- _Activity_: Once the images are set aside, return every entry exactly.

◆ ◆ ◆ ◆ ◆

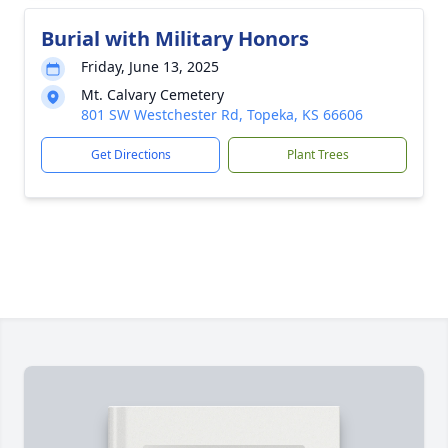
Burial with Military Honors
Friday, June 13, 2025
Mt. Calvary Cemetery
801 SW Westchester Rd, Topeka, KS 66606
Get Directions
Plant Trees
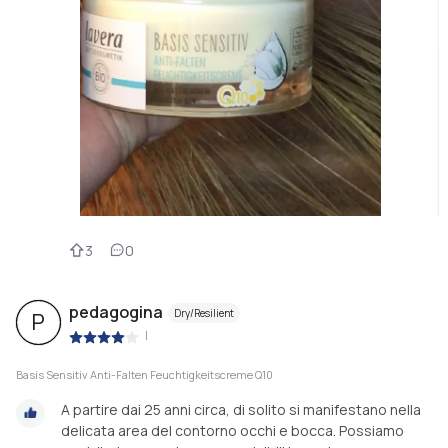
3
0
pedagogina
Dry/Resilient
P
|
Basis Sensitiv Anti-Falten Feuchtigkeitscreme Q10
A partire dai 25 anni circa, di solito si manifestano nella
delicata area del contorno occhi e bocca. Possiamo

◆ ◆ ◆ ◆ ◆

- _Reply to the task_:
Burial with Military Honors
Friday, June 13, 2025
Mt. Calvary Cemetery
801 SW Westchester Rd, Topeka, KS 66606
Get Directions
Plant Trees
3
0
pedagogina
Dry/Resilient
P
|
Basis Sensitiv Anti-Falten Feuchtigkeitscreme Q10
A partire dai 25 anni circa, di solito si manifestano nella
delicata area del contorno occhi e bocca. Possiamo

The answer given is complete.